**DATA SHOWN**
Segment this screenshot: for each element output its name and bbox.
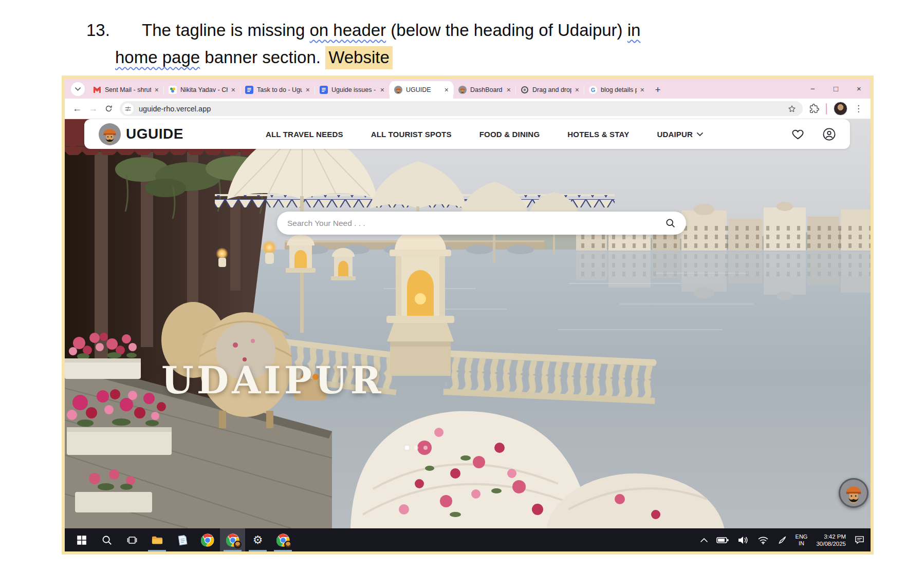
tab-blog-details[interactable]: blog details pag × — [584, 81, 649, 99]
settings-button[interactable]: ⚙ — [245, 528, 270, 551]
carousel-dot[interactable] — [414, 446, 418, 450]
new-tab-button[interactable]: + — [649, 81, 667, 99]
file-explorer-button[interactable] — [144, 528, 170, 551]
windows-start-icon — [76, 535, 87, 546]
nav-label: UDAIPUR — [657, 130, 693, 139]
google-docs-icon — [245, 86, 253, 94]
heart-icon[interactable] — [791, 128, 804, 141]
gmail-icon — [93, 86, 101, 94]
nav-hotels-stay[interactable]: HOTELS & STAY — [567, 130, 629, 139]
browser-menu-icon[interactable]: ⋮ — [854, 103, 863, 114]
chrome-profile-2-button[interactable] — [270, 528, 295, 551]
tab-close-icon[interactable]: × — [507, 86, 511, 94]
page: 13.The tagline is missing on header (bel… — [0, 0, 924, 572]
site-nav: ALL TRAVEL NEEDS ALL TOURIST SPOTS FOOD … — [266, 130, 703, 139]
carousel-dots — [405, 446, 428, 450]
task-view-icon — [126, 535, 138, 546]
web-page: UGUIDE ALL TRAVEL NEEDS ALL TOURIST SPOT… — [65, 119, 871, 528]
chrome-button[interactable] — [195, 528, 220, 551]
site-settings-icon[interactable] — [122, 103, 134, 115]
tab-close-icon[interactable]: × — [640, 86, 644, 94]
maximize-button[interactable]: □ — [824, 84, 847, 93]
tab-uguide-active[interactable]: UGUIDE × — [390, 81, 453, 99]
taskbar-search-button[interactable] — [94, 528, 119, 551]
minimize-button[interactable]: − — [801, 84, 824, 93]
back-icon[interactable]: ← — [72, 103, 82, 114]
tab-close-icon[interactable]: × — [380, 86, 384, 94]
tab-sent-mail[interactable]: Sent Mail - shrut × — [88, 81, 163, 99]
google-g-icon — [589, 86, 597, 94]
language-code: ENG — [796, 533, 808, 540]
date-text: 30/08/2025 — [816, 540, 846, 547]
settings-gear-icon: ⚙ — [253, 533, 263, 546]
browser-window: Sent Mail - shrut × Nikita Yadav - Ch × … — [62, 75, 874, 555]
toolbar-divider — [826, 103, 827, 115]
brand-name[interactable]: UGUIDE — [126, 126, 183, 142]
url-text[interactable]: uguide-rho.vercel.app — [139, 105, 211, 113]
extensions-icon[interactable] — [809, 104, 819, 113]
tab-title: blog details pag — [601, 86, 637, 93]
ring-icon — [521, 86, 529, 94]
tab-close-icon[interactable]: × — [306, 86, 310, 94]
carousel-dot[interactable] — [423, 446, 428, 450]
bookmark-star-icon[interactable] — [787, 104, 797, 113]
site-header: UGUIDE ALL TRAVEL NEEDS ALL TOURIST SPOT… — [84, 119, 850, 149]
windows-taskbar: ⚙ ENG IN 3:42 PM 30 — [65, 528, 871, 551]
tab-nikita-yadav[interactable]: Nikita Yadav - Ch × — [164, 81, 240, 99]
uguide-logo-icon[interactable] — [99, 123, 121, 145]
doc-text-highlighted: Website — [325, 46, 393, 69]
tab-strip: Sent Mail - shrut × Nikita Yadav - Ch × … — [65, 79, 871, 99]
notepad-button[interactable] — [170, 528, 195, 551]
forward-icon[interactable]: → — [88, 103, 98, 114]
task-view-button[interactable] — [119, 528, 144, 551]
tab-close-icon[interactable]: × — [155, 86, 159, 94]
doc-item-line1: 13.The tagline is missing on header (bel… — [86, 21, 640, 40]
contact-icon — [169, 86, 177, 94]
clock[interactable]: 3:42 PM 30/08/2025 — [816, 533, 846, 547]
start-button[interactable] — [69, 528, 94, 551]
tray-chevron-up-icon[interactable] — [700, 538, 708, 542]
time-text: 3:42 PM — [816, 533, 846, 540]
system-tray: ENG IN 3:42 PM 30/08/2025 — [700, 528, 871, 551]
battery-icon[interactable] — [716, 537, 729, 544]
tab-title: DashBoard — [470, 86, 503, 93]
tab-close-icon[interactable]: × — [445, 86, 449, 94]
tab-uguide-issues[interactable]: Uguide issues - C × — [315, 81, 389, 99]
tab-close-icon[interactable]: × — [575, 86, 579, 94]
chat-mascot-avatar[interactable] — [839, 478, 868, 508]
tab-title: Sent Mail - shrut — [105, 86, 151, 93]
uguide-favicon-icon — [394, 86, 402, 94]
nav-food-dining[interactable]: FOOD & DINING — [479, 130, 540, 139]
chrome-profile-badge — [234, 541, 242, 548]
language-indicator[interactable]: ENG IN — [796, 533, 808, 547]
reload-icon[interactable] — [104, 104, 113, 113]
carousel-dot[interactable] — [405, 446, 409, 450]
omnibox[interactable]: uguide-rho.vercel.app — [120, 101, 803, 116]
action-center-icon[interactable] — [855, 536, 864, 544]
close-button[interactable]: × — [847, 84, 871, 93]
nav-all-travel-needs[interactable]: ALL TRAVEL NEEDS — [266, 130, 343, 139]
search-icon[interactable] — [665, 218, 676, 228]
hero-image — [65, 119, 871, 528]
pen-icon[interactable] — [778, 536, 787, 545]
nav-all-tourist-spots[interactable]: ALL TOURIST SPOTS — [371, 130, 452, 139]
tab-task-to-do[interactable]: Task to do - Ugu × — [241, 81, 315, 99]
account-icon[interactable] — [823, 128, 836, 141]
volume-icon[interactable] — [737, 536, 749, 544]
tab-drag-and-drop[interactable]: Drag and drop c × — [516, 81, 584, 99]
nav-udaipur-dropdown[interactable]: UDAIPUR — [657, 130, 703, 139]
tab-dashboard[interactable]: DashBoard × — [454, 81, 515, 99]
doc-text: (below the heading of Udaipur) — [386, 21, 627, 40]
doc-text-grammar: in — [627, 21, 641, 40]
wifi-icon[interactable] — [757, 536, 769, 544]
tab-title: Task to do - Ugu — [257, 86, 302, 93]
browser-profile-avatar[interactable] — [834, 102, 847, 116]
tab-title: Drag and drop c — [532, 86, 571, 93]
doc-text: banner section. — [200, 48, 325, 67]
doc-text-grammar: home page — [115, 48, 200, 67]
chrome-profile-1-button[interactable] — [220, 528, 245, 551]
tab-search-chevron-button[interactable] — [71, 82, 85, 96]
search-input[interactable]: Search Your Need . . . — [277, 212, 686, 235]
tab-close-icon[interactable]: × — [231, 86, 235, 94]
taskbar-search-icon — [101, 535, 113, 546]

**REQUIRED WORK**
Lines of the data that include the string "language" are to be counted; report the total by itself.

**SOLUTION**
2